:: YOUR INSTRUCTIONS ::
Would you transcribe the entries below, beginning at the line with "944 03 77 00" and ending after the line with "Elle Ferguson in Chloé: il boho chic", exactly, with no picture and nothing more?

[Collected data]
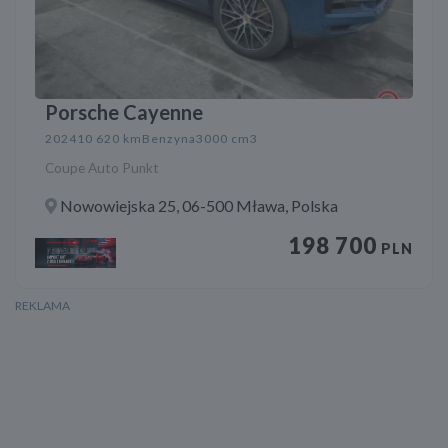
Porsche Cayenne
2024
10 620 km
Benzyna
3000 cm3
Coupe Auto Punkt
Nowowiejska 25, 06-500 Mława, Polska
198 700
PLN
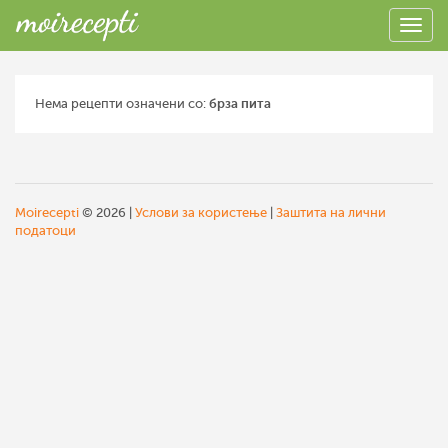
Нема рецепти означени со:
брза пита
Moirecepti
© 2026 |
Услови за користење
|
Заштита на лични
податоци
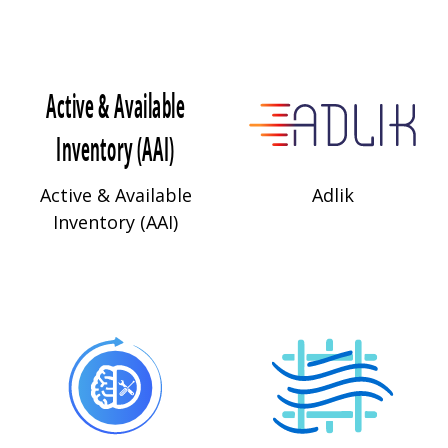
Active & Available
Adlik
Inventory (AAI)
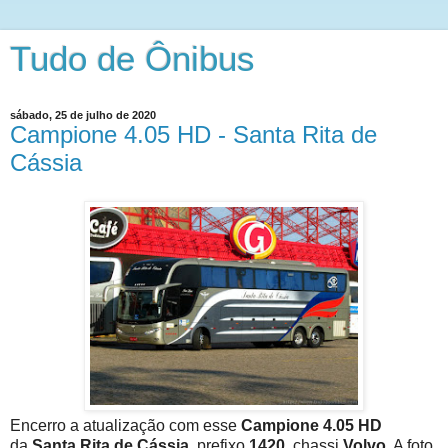
Tudo de Ônibus
sábado, 25 de julho de 2020
Campione 4.05 HD - Santa Rita de
Cássia
Encerro a atualização com esse
Campione 4.05 HD
da
Santa Rita de Cássia
, prefixo
1420
, chassi
Volvo
. A foto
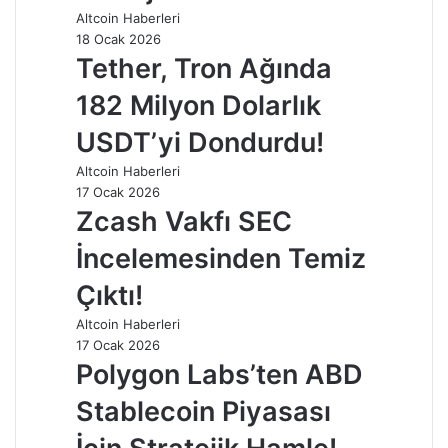
Altcoin Haberleri
18 Ocak 2026
Tether, Tron Ağında
182 Milyon Dolarlık
USDT’yi Dondurdu!
Altcoin Haberleri
17 Ocak 2026
Zcash Vakfı SEC
İncelemesinden Temiz
Çıktı!
Altcoin Haberleri
17 Ocak 2026
Polygon Labs’ten ABD
Stablecoin Piyasası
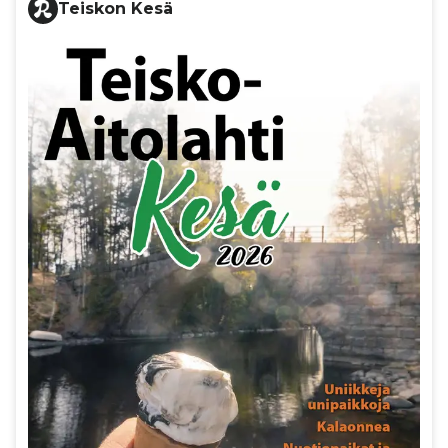
Teiskon Kesä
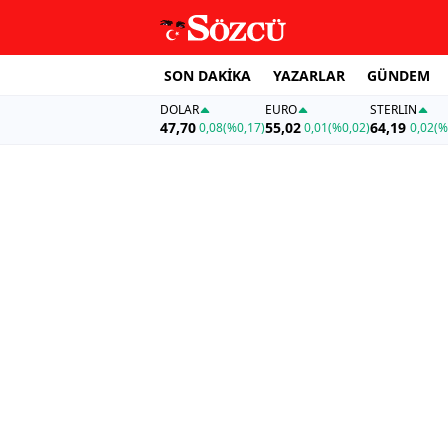
SON DAKİKA
YAZARLAR
GÜNDEM
DOLAR
EURO
STERLIN
47,70
55,02
64,19
0,08
(%0,17)
0,01
(%0,02)
0,02
(%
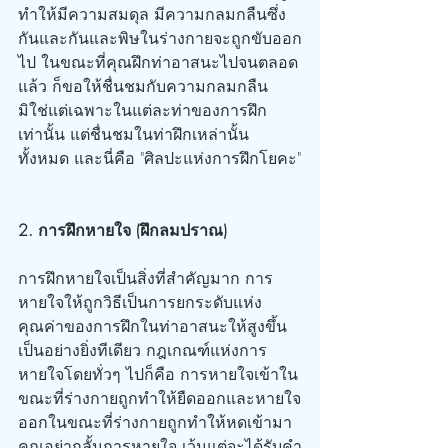
ทำให้มีความสมดุล มีความกลมกลืนซึ่ง
กันและกันและพิษในร่างกายจะถูกขับออก
ไป ในขณะที่คุณฝึกท่าอาสนะไปจนตลอด
แล้ว ก็ขอให้ชื่นชมกับความกลมกลืน 
มิใช่แต่เฉพาะในแต่ละท่าของการฝึก
เท่านั้น แต่ชื่นชมในท่าฝึกเหล่านั้น
ทั้งหมด และนี่คือ "ศิลปะแห่งการฝึกโยคะ"
2. การฝึกหายใจ (ฝึกลมปราณ)
การฝึกหายใจเป็นสิ่งที่สำคัญมาก การ
หายใจให้ถูกวิธีเป็นการยกระดับแห่ง
คุณค่าของการฝึกในท่าอาสนะให้สูงขึ้น
เป็นอย่างยิ่งทีเดียว กฎเกณฑ์แห่งการ
หายใจโดยทั่วๆ ไปก็คือ การหายใจเข้าใน
ขณะที่ร่างกายถูกทำให้ยืดออกและหายใจ
ออกในขณะที่ร่างกายถูกทำให้หดเข้ามา 
คุณอย่ากลั้นการหายใจ เว้นแต่จะได้รับคำ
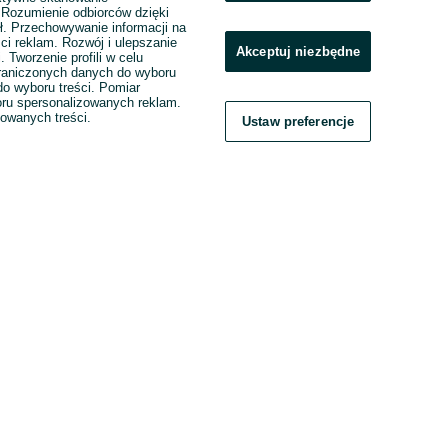
. Rozumienie odbiorców dzięki
ł. Przechowywanie informacji na
ci reklam. Rozwój i ulepszanie
Akceptuj niezbędne
. Tworzenie profili w celu
raniczonych danych do wyboru
o wyboru treści. Pomiar
boru spersonalizowanych reklam.
zowanych treści.
Ustaw preferencje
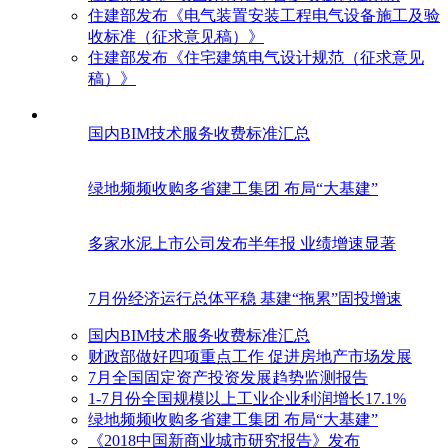
住建部发布《电气装置安装工程电气设备施工及验
收标准（征求意见稿）》
住建部发布《住宅建筑电气设计规范（征求意见
稿）》
国内BIM技术服务收费标准汇总
绿地频频收购多省建工集团 布局“大基建”
多家水泥上市公司发布半年报 业绩增速显著
7月份经济运行总体平稳 基建“拖累”固投增速
国内BIM技术服务收费标准汇总
财政部做好四项重点工作 促进房地产市场发展
7月全国固定资产投资发展趋势监测报告
1-7月份全国规模以上工业企业利润增长17.1%
绿地频频收购多省建工集团 布局“大基建”
《2018中国新商业城市研究报告》发布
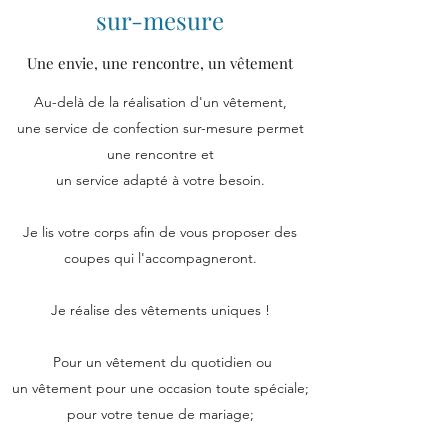
sur-mesure
Une envie, une rencontre, un vêtement
Au-delà de la réalisation d'un vêtement,
une service de confection sur-mesure permet
une rencontre et
un service adapté à votre besoin.
Je lis votre corps afin de vous proposer des
coupes qui l'accompagneront.
Je réalise des vêtements uniques !
Pour un vêtement du quotidien ou
un vêtement pour une occasion toute spéciale;
pour votre tenue de mariage;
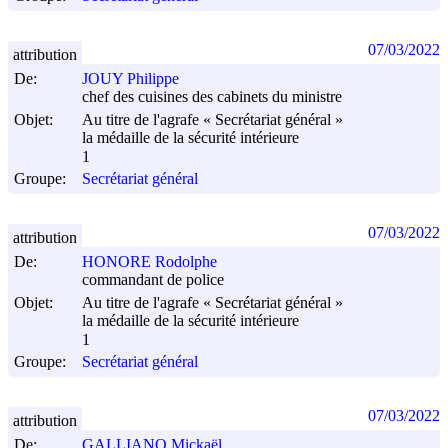
07/03/2022
attribution
De:
JOUY Philippe
chef des cuisines des cabinets du ministre
Objet:
Au titre de l'agrafe « Secrétariat général »
la médaille de la sécurité intérieure
1
Groupe:
Secrétariat général
07/03/2022
attribution
De:
HONORE Rodolphe
commandant de police
Objet:
Au titre de l'agrafe « Secrétariat général »
la médaille de la sécurité intérieure
1
Groupe:
Secrétariat général
07/03/2022
attribution
De:
GALLIANO Mickaël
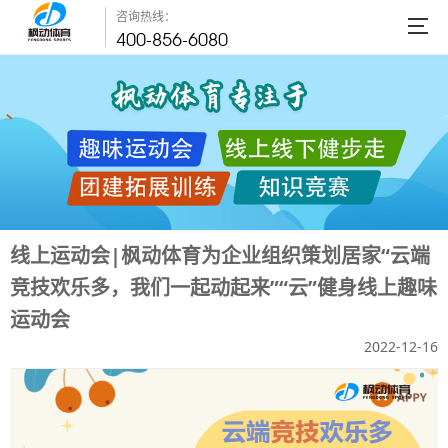
咨询热线：
400-856-6080
线上运动会|枫动体育为企业组织策划居家“云端
竞技欢乐多，我们一起动起来”“云”健身线上趣味
运动会
2022-12-16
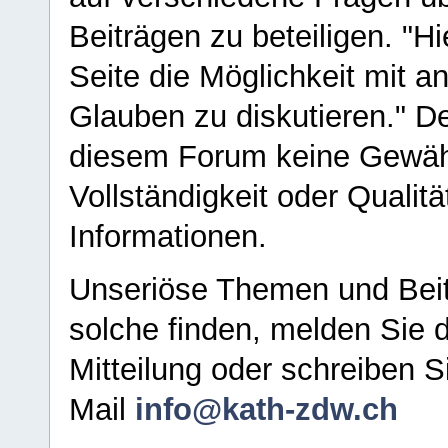
Beiträgen zu beteiligen. "H
Seite die Möglichkeit mit 
Glauben zu diskutieren." D
diesem Forum keine Gewähr f
Vollständigkeit oder Qualitä
Informationen.
Unseriöse Themen und Beit
solche finden, melden Sie d
Mitteilung oder schreiben S
Mail
info@kath-zdw.ch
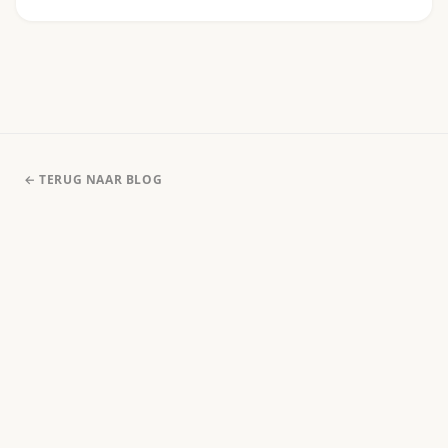
← TERUG NAAR BLOG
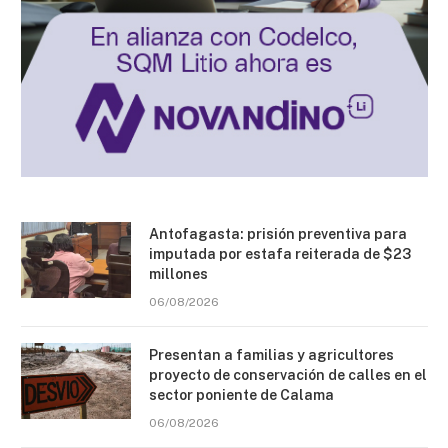
Antofagasta: prisión preventiva para
imputada por estafa reiterada de $23
millones
06/08/2026
Presentan a familias y agricultores
proyecto de conservación de calles en el
sector poniente de Calama
06/08/2026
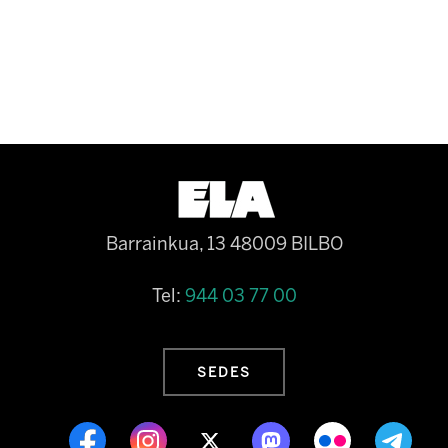
Barrainkua, 13 48009 BILBO
Tel:
944 03 77 00
SEDES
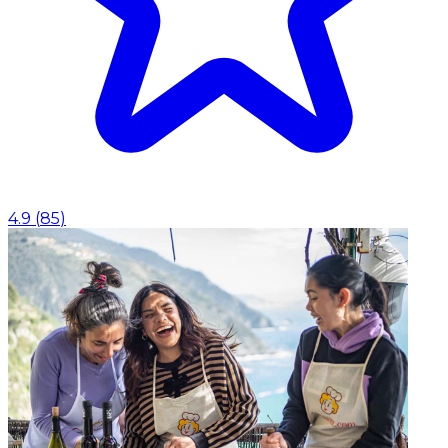
4.9
(
85
)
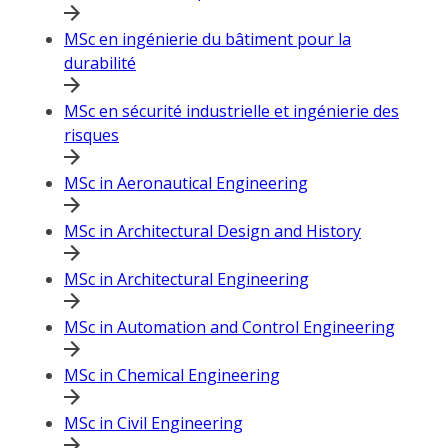
MSc en ingénierie du bâtiment pour la
durabilité
MSc en sécurité industrielle et ingénierie des
risques
MSc in Aeronautical Engineering
MSc in Architectural Design and History
MSc in Architectural Engineering
MSc in Automation and Control Engineering
MSc in Chemical Engineering
MSc in Civil Engineering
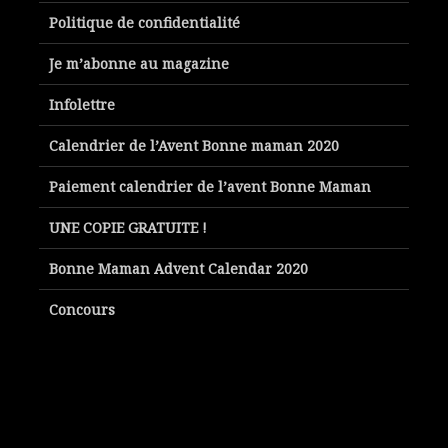
Politique de confidentialité
Je m’abonne au magazine
Infolettre
Calendrier de l’Avent Bonne maman 2020
Paiement calendrier de l’avent Bonne Maman
UNE COPIE GRATUITE !
Bonne Maman Advent Calendar 2020
Concours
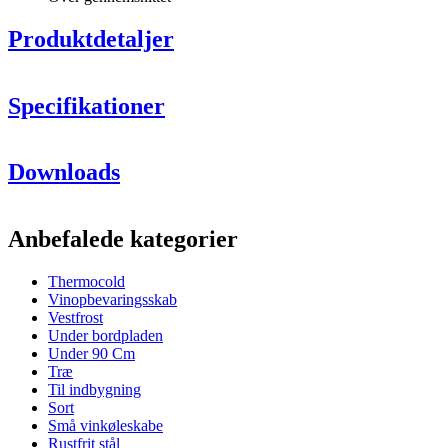
Produktdetaljer
Specifikationer
Information
Downloads
Produktnummer
10661
Generelt
Anbefalede kategorier
Frontfarve
Sort
Thermocold
Kølesystem
Vinopbevaringsskab
Vestfrost
Antal kølezoner
1 zone
Under bordpladen
Køleteknologi
Kompressor
Under 90 Cm
Kølemiddel
R600a
Træ
Afisning, type
Nej
Til indbygning
Alarm for store temperaturvariationer
Nej
Sort
Temperaturområde
8-18°C
Små vinkøleskabe
*Total bredde inkl. luftkanal: 160,8 cm
Forbrug
Rustfrit stål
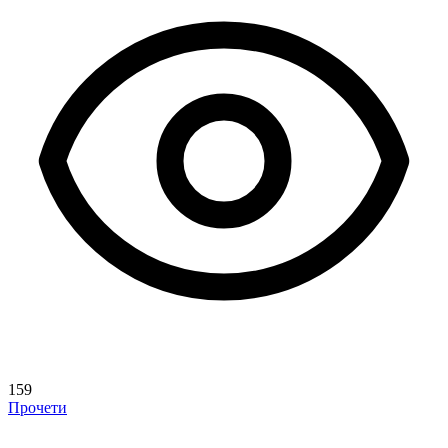
159
Прочети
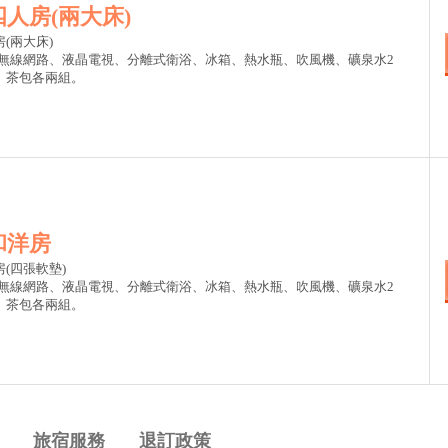
人房(兩大床)
(兩大床)
:無線網路、液晶電視、分離式衛浴、冰箱、熱水瓶、吹風機、礦泉水2
、茶包各兩組。
和洋房
(四張軟墊)
:無線網路、液晶電視、分離式衛浴、冰箱、熱水瓶、吹風機、礦泉水2
、茶包各兩組。
旅宿服務
退訂政策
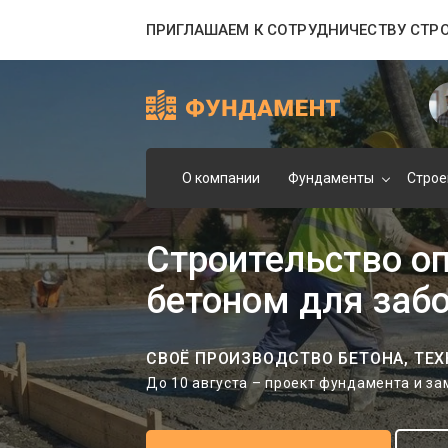
ПРИГЛАШАЕМ К СОТРУДНИЧЕСТВУ СТР
О компании
Фундаменты
Строе
Строительство оп
бетоном для заб
СВОЁ ПРОИЗВОДСТВО БЕТОНА, ТЕХ
До 10 августа – проект фундамента и з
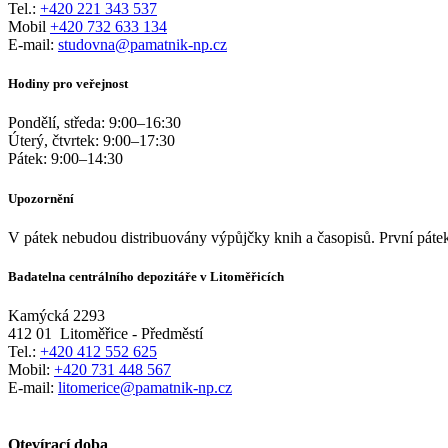
Tel.:
+420 221 343 537
Mobil
+420 732 633 134
E-mail:
studovna@pamatnik-np.cz
Hodiny pro veřejnost
Pondělí, středa:
9:00
–
16:30
Úterý, čtvrtek:
9:00
–
17:30
Pátek:
9:00
–
14:30
Upozornění
V pátek nebudou distribuovány výpůjčky knih a časopisů. První pátek
Badatelna centrálního depozitáře v Litoměřicích
Kamýcká 2293
412 01
Litoměřice - Předměstí
Tel.:
+420 412 552 625
Mobil:
+420 731 448 567
E-mail:
litomerice@pamatnik-np.cz
Otevírací doba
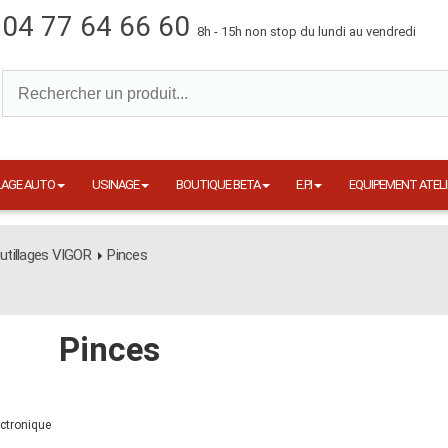
04 77 64 66 60
8h - 15h non stop du lundi au vendredi
LAGE AUTO
USINAGE
BOUTIQUE BETA
E.P.I
EQUIPEMENT ATELI
utillages VIGOR
Pinces
Pinces
ectronique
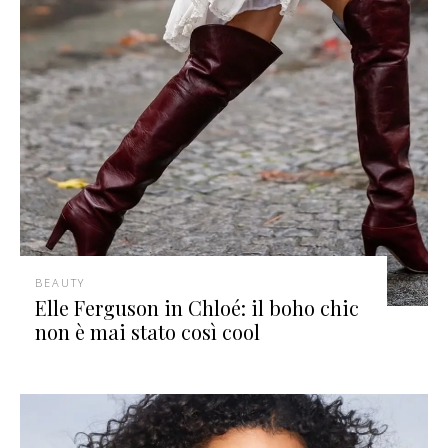
BEAUTY
Elle Ferguson in Chloé: il boho chic
non è mai stato così cool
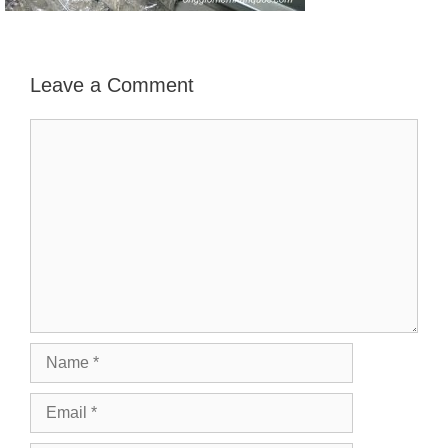
Leave a Comment
Comment
Name
Email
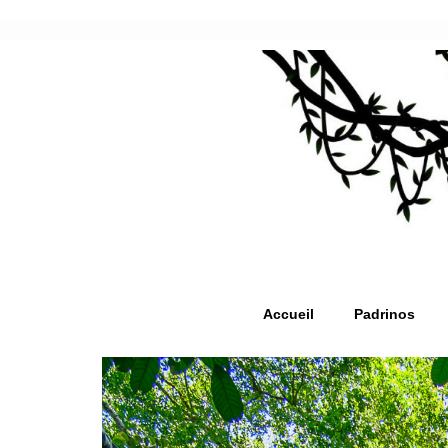
Accueil
Padrinos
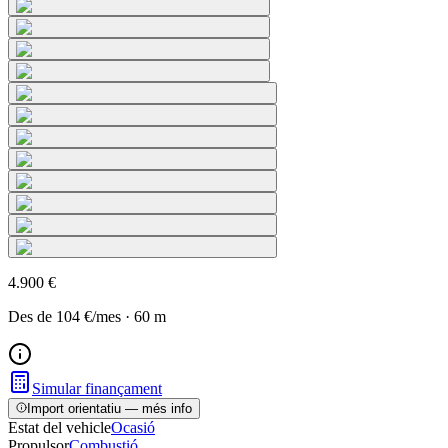
4.900 €
Des de
104 €
/mes
·
60
m
Simular finançament
Import orientatiu — més info
Estat del vehicle
Ocasió
Propulsor
Combustió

:: WRITTEN ANSWER ::
944 03 77 00
SEDES
4.9
(
85
)
MSc en ingénierie du bâtiment pour la
durabilité
MSc en sécurité industrielle et ingénierie des
risques
MSc in Aeronautical Engineering
MSc in Architectural Design and History
MSc in Architectural Engineering
MSc in Automation and Control Engineering
MSc in Chemical Engineering
MSc in Civil Engineering
Politique de confidentialité
Je m’abonne au magazine
Infolettre
Calendrier de l’Avent Bonne maman 2020
Paiement calendrier de l’avent Bonne Maman
UNE COPIE GRATUITE !
Bonne Maman Advent Calendar 2020
Concours
Produktdetaljer
Specifikationer
Information
Downloads
Produktnummer
10661
Generelt
Anbefalede kategorier
Frontfarve
Sort
Thermocold
Kølesystem
Vinopbevaringsskab
Vestfrost
Antal kølezoner
1 zone
Under bordpladen
Køleteknologi
Kompressor
Under 90 Cm
Kølemiddel
R600a
Træ
Afisning, type
Nej
Til indbygning
Alarm for store temperaturvariationer
Nej
Sort
Temperaturområde
8-18°C
Små vinkøleskabe
*Total bredde inkl. luftkanal: 160,8 cm
Forbrug
Rustfrit stål
159
Прочети
人房(兩大床)
(兩大床)
:無線網路、液晶電視、分離式衛浴、冰箱、熱水瓶、吹風機、礦泉水2
、茶包各兩組。
和洋房
(四張軟墊)
:無線網路、液晶電視、分離式衛浴、冰箱、熱水瓶、吹風機、礦泉水2
、茶包各兩組。
旅宿服務
退訂政策
ПРИГЛАШАЕМ К СОТРУДНИЧЕСТВУ СТР
О компании
Фундаменты
Строе
Строительство оп
бетоном для заб
СВОЁ ПРОИЗВОДСТВО БЕТОНА, ТЕХ
До 10 августа – проект фундамента и з
Tel.:
+420 221 343 537
Mobil
+420 732 633 134
E-mail:
studovna@pamatnik-np.cz
Hodiny pro veřejnost
Pondělí, středa:
9:00
–
16:30
Úterý, čtvrtek:
9:00
–
17:30
Pátek:
9:00
–
14:30
Upozornění
V pátek nebudou distribuovány výpůjčky knih a časopisů. První pátek
Badatelna centrálního depozitáře v Litoměřicích
Kamýcká 2293
412 01
Litoměřice - Předměstí
Tel.:
+420 412 552 625
Mobil:
+420 731 448 567
E-mail:
litomerice@pamatnik-np.cz
Otevírací doba
04 77 64 66 60
8h - 15h non stop du lundi au vendredi
LAGE AUTO
USINAGE
BOUTIQUE BETA
E.P.I
EQUIPEMENT ATELI
utillages VIGOR
Pinces
Pinces
ectronique
BEAUTY
Elle Ferguson in Chloé: il boho chic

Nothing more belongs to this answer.